第14章

  縈縈轉身離開,現在的她不再是個兩千年前那個柔弱任人欺負的陳家三姑娘,她也不可能繼續留在陳家,等著她們想方設法騙走她的腎,她說完這些不管在場人各異的臉色,轉身就走。

  身後穿來陳義昌嚴厲的喝斥聲,「縈縈,你給我站住!」

  縈縈不搭理他,走到大門時,陳義昌喘著粗氣道:「你從哪裡聽來的胡話,你的母親就在眼前,沒有任何人!今天你不許離開,哪裡都不許去,你的戶口還在家裡,我是你爸爸,你必須聽我的。」

  戶口,縈縈想起什麼,以後她想去捷安高中讀書還需要戶口。

  縈縈轉頭,漂亮的小臉上露出絲絲疑惑,「說起戶口,我差點忘記了,我希望等我尋到母親,你能讓我把戶口轉走,畢竟當年你們把我抱回來只是作為你們二女兒的儲備腎源,既無親情牽絆,我亦不肯同意捐腎,何必還要住在一起相看兩生厭?」

  陳義昌臉色煞白,不可置信的瞪著縈縈,最後轉頭去看余鴻芸。

  當初這件事情,只有他跟妻子知曉,施驪婉知道女兒是死胎後心灰意冷,再不肯見他,隨後沒多久,他找人解除了他們的婚姻關係,自此之後,他再也不知施驪婉同那男孩的情況。

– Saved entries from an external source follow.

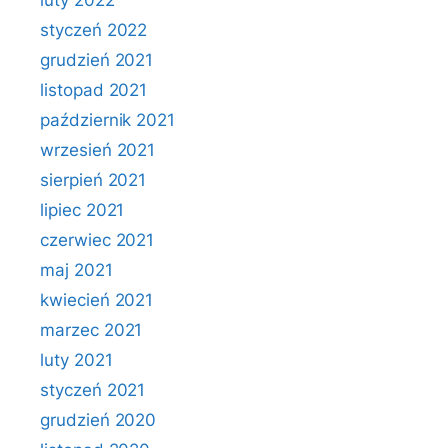
luty 2022
styczeń 2022
grudzień 2021
listopad 2021
październik 2021
wrzesień 2021
sierpień 2021
lipiec 2021
czerwiec 2021
maj 2021
kwiecień 2021
marzec 2021
luty 2021
styczeń 2021
grudzień 2020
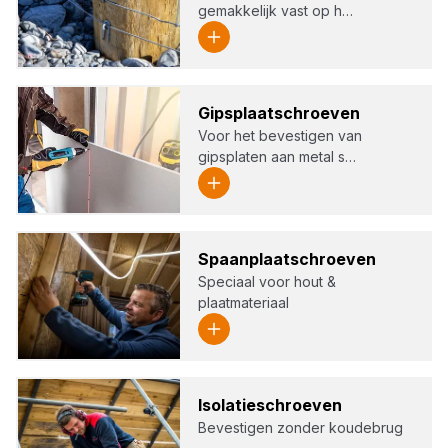
gemakkelijk vast op h…
Gips­plaat­schroe­ven
Voor het bevestigen van
gipsplaten aan metal s…
Spaan­plaat­schroe­ven
Speciaal voor hout &
plaatmateriaal
Iso­la­tie­schroe­ven
Bevestigen zonder koudebrug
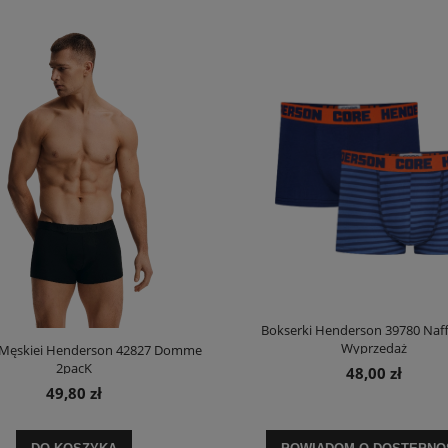
Bokserki Henderson 39780 Naf
Wyprzedaż
 Męskiei Henderson 42827 Domme
2pacK
48,00 zł
49,80 zł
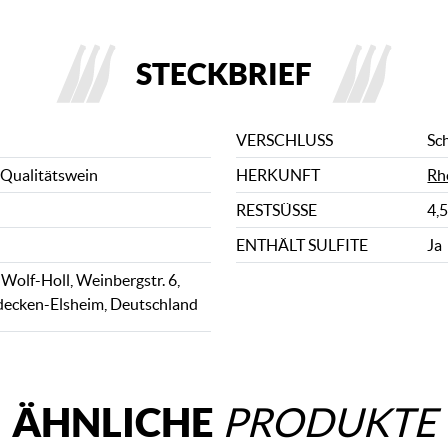
STECKBRIEF
VERSCHLUSS
Sc
 Qualitätswein
HERKUNFT
Rh
RESTSÜSSE
4,5
ENTHÄLT SULFITE
Ja
Wolf-Holl, Weinbergstr. 6,
decken-Elsheim, Deutschland
ÄHNLICHE
PRODUKTE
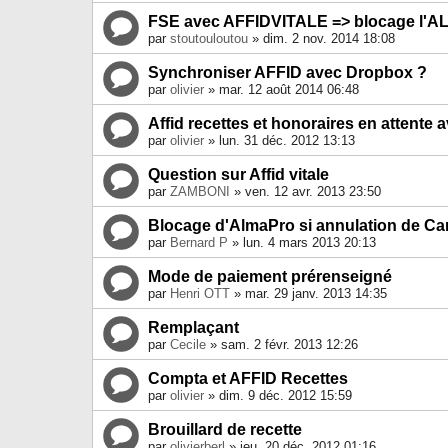
FSE avec AFFIDVITALE => blocage l'
par
stoutouloutou
» dim. 2 nov. 2014 18:08
Synchroniser AFFID avec Dropbox ?
par
olivier
» mar. 12 août 2014 06:48
Affid recettes et honoraires en attente
par
olivier
» lun. 31 déc. 2012 13:13
Question sur Affid vitale
par
ZAMBONI
» ven. 12 avr. 2013 23:50
Blocage d'AlmaPro si annulation de Car
par
Bernard P
» lun. 4 mars 2013 20:13
Mode de paiement prérenseigné
par
Henri OTT
» mar. 29 janv. 2013 14:35
Remplaçant
par
Cecile
» sam. 2 févr. 2013 12:26
Compta et AFFID Recettes
par
olivier
» dim. 9 déc. 2012 15:59
Brouillard de recette
par
olivierberl
» jeu. 20 déc. 2012 01:16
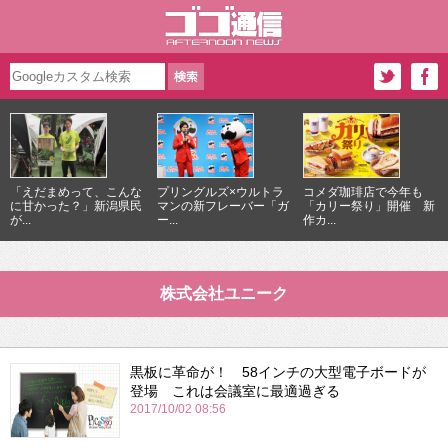
「えだまめって、こんな
プリングルズ×ウルトラ
コメダ珈琲店で今年も
に甘かった？」新潟県民
マンの新フレーバー「ガ
「カリー祭り」開催 新
が...
ー...
作カ...
株式会社ユニーク
黒板に革命が！ 58インチの大型電子ボードが
登場 これは会議室に最適過ぎる
2017/10/02 08:56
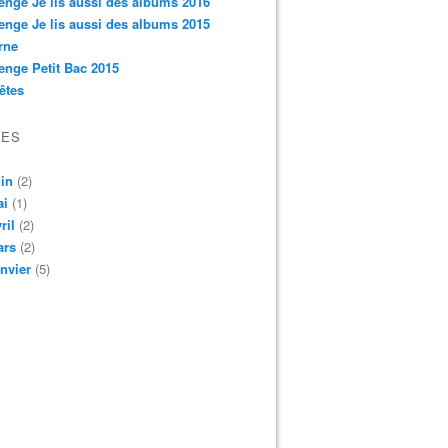
enge Je lis aussi des albums 2016
enge Je lis aussi des albums 2015
rne
enge Petit Bac 2015
êtes
VES
in
(2)
ai
(1)
ril
(2)
ars
(2)
nvier
(5)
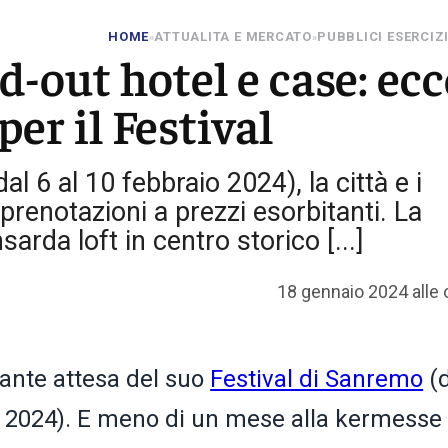
HOME
ATTUALITA E MERCATO
PUBBLICI ESERCIZ
»
»
-out hotel e case: ecc
per il Festival
l 6 al 10 febbraio 2024), la città e i
prenotazioni a prezzi esorbitanti. La
rda loft in centro storico [...]
18 gennaio 2024 alle 
idante attesa del suo
Festival di Sanremo
(d
o 2024). E meno di un mese alla kermesse 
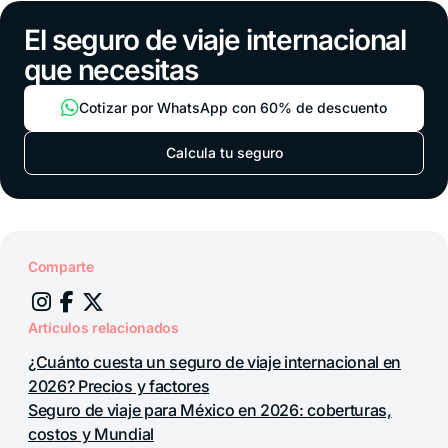
El seguro de viaje internacional
que necesitas
Cotizar por WhatsApp con 60% de descuento
Calcula tu seguro
Comparte
Artículos relacionados
¿Cuánto cuesta un seguro de viaje internacional en
2026? Precios y factores
Seguro de viaje para México en 2026: coberturas,
costos y Mundial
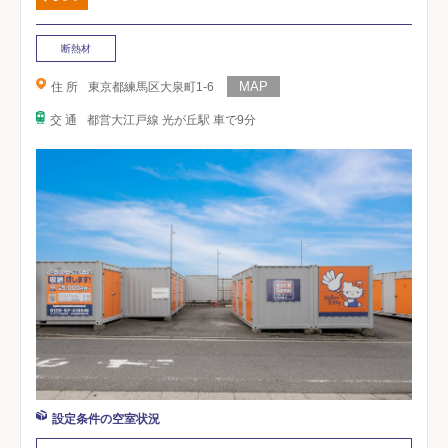
断熱材
住 所
東京都練馬区大泉町1-6
交 通
都営大江戸線 光が丘駅 車で9分
設定条件の空室状況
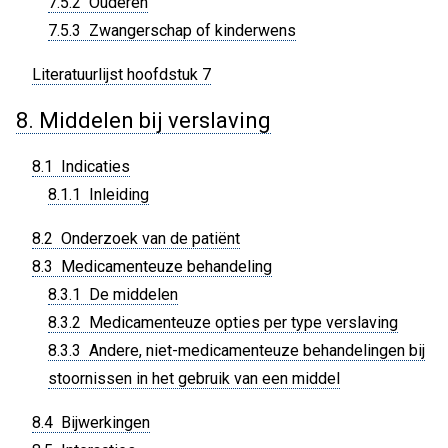
7.5.2 Ouderen
7.5.3 Zwangerschap of kinderwens
Literatuurlijst hoofdstuk 7
8. Middelen bij verslaving
8.1 Indicaties
8.1.1 Inleiding
8.2 Onderzoek van de patiënt
8.3 Medicamenteuze behandeling
8.3.1 De middelen
8.3.2 Medicamenteuze opties per type verslaving
8.3.3 Andere, niet-medicamenteuze behandelingen bij
stoornissen in het gebruik van een middel
8.4 Bijwerkingen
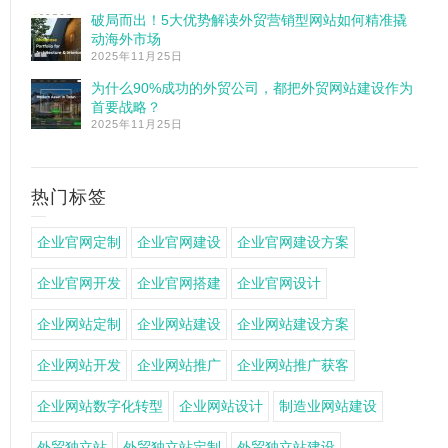
破局而出！5大优势解读外贸营销型网站如何精准撬
动海外市场
2025年11月25日
为什么90%成功的外贸公司，都把外贸网站建设作为
首要战略？
2025年11月25日
热门标签
企业官网定制
企业官网建设
企业官网建设方案
企业官网开发
企业官网搭建
企业官网设计
企业网站定制
企业网站建设
企业网站建设方案
企业网站开发
企业网站推广
企业网站推广获客
企业网站数字化转型
企业网站设计
制造业网站建设
外贸独立站
外贸独立站定制
外贸独立站建设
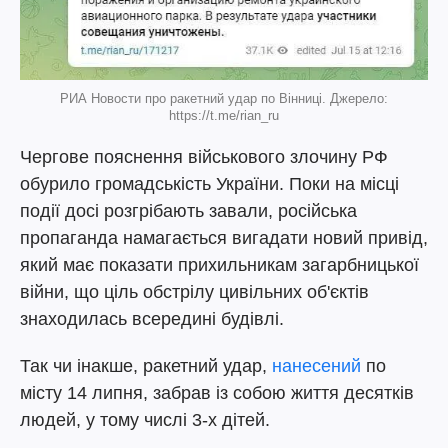
РИА Новости про ракетний удар по Вінниці. Джерело:
https://t.me/rian_ru
Чергове пояснення військового злочину РФ
обурило громадськість України. Поки на місці
події досі розгрібають завали, російська
пропаганда намагається вигадати новий привід,
який має показати прихильникам загарбницької
війни, що ціль обстрілу цивільних об'єктів
знаходилась всередині будівлі.
Так чи інакше, ракетний удар,
нанесений
по
місту 14 липня, забрав із собою життя десятків
людей, у тому числі 3-х дітей.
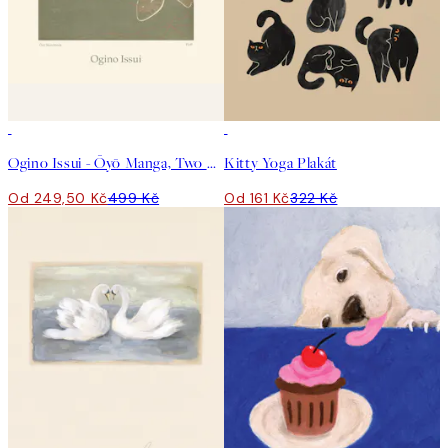
50%*
50%*
Ogino Issui - Ōyō Manga, Two Birds Plakát
Kitty Yoga Plakát
Od 249,50 Kč
499 Kč
Od 161 Kč
322 Kč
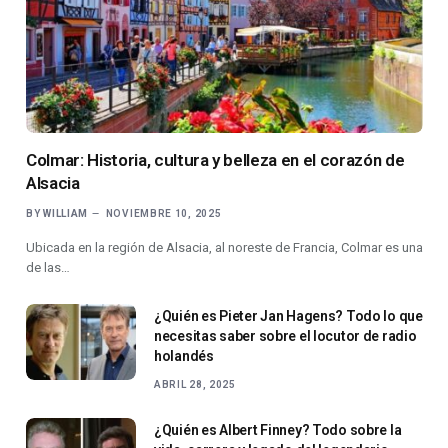
Colmar: Historia, cultura y belleza en el corazón de
Alsacia
BY
WILLIAM
NOVIEMBRE 10, 2025
Ubicada en la región de Alsacia, al noreste de Francia, Colmar es una
de las…
¿Quién es Pieter Jan Hagens? Todo lo que
necesitas saber sobre el locutor de radio
holandés
ABRIL 28, 2025
¿Quién es Albert Finney? Todo sobre la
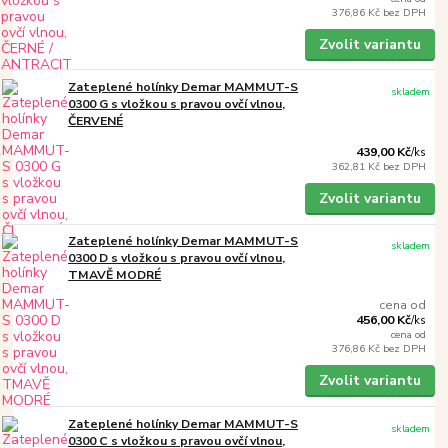
376,86 Kč
bez DPH
Zvolit variantu
Zateplené holínky Demar MAMMUT-S
skladem
0300 G s vložkou s pravou ovčí vlnou,
ČERVENÉ
439,00 Kč
/
ks
362,81 Kč
bez DPH
Zvolit variantu
Zateplené holínky Demar MAMMUT-S
skladem
0300 D s vložkou s pravou ovčí vlnou,
TMAVĚ MODRÉ
cena od
456,00 Kč
/
ks
cena od
376,86 Kč
bez DPH
Zvolit variantu
Zateplené holínky Demar MAMMUT-S
skladem
0300 C s vložkou s pravou ovčí vlnou,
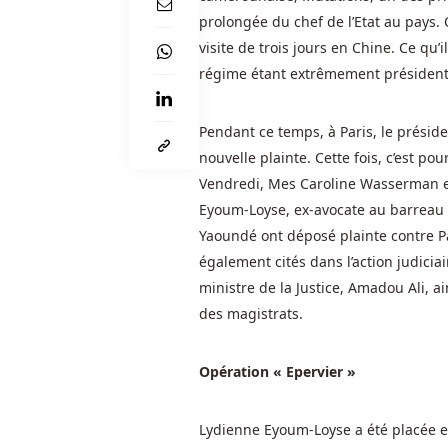
instantané.
prolongée du chef de l’Etat au pays. C
visite de trois jours en Chine. Ce qu’
Machine
régime étant extrêmement présidenti
à
Sous
Originale
Pendant ce temps, à Paris, le préside
Du
nouvelle plainte. Cette fois, c’est po
Dollar
Vendredi, Mes Caroline Wasserman et
Du
Eyoum-Loyse, ex-avocate au barreau 
Belgique
:
Yaoundé ont déposé plainte contre Paul
Tenant
également cités dans l’action judicia
une
ministre de la Justice, Amadou Ali, a
mise
des magistrats.
en
page
d'une
Opération « Epervier »
seule
page,
Lydienne Eyoum-Loyse a été placée en
Zinger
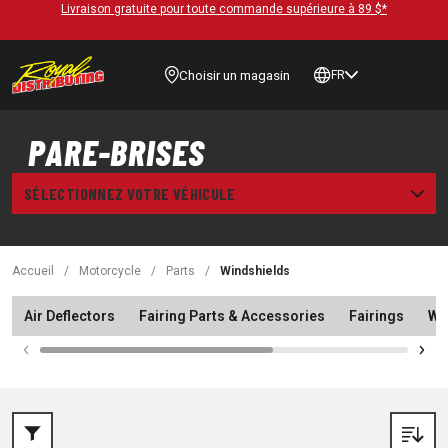
Livraison gratuite pour toute commande supérieure à 89 $*
Choisir un magasin
FR
PARE-BRISES
SÉLECTIONNEZ VOTRE VÉHICULE
Accueil
/
Motorcycle
/
Parts
/
Windshields
Air Deflectors
Fairing Parts & Accessories
Fairings
Wi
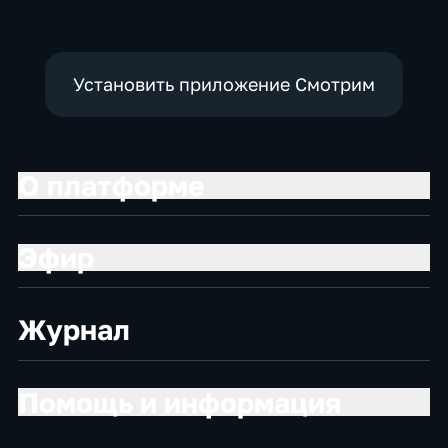
экономические
Установить приложение Смотрим
О платформе
Эфир
Журнал
Помощь и информация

  施驪婉這些年都沒找上門,而且這些年,很少有外人知曉縈縈的存在。

  施驪婉不可能知道縈縈活著,上門認親的。

  那隻剩下妻子,難道是妻子說出去的?

  余鴻芸情況也好不到哪裡,死死的捏著手中的刀叉。

  「縈縈,你,你聽誰胡說的。」陳義昌還想狡辯。

  縈縈挑眉,目光落在余鴻芸臉上,「怎麼,爸爸,你是想讓我跟她做個親子鑑定才肯承認嗎?」

  陳義昌再也無話可說,他神情灰敗。

  縈縈說完,推開大門離開。

  至於戶口本,她到時候有的是法子讓他同意。

  滿屋寂靜,不知多久後,余鴻芸尖叫出聲,「陳義昌,這到底是怎麼回事,你把她的身世告訴她了?」

  「劉媽,你先上樓去休息吧。」陳義昌臉色漲紅道。

  劉媽鄙夷的看了這家子一眼,這還有什麼不清楚的,這兩夫妻怕是當初為了給陳泠寶治病,讓陳義昌跟外面的女人生下了縈縈,最後把縈縈抱回來撫養,撫養長大就為了要縈縈的腎。

  呸,一家子的渣渣!

  劉媽已經決定重新找一份工作,她做飯手藝好,做事兒麻利,不愁找不到僱主。

  等劉媽上樓,陳義昌讓兩個孩子也上樓,陳泠寶已經快哭了,「爸爸,她走了,我的腎要怎麼辦?爸爸,你快讓她回來,她不許走,她憑什麼走,我們家養了她十幾年……」

  「夠了!」陳義昌大發雷霆,「陳泠寶,你帶弟弟先上樓。」

  陳桓嚇得哇哇大哭。

  陳泠寶不甘心,到底還是害怕父親發脾氣,牽著陳桓上了樓。

  偌大的客廳餐廳只剩下陳義昌跟余鴻芸,兩人雙目赤紅,模樣都有些瘋狂。

  陳義昌怒道:「我還想問你,是不是你把縈縈的身世說出去的。」

  余鴻芸罵道:「我是瘋了嗎,我為什麼要把她的身世告訴她?她就是我泠寶的一個腎源,她還想回去找她生母?我看就是你捨不得那對母女,想跟她重歸於好,這才把陳泠縈的身世告訴她的吧!」

  「你放屁!」

  「陳義昌你就是個畜生!」

  夫妻兩人的叫罵人越來越大,然後傳來瓷器落地的聲音,滿屋狼藉。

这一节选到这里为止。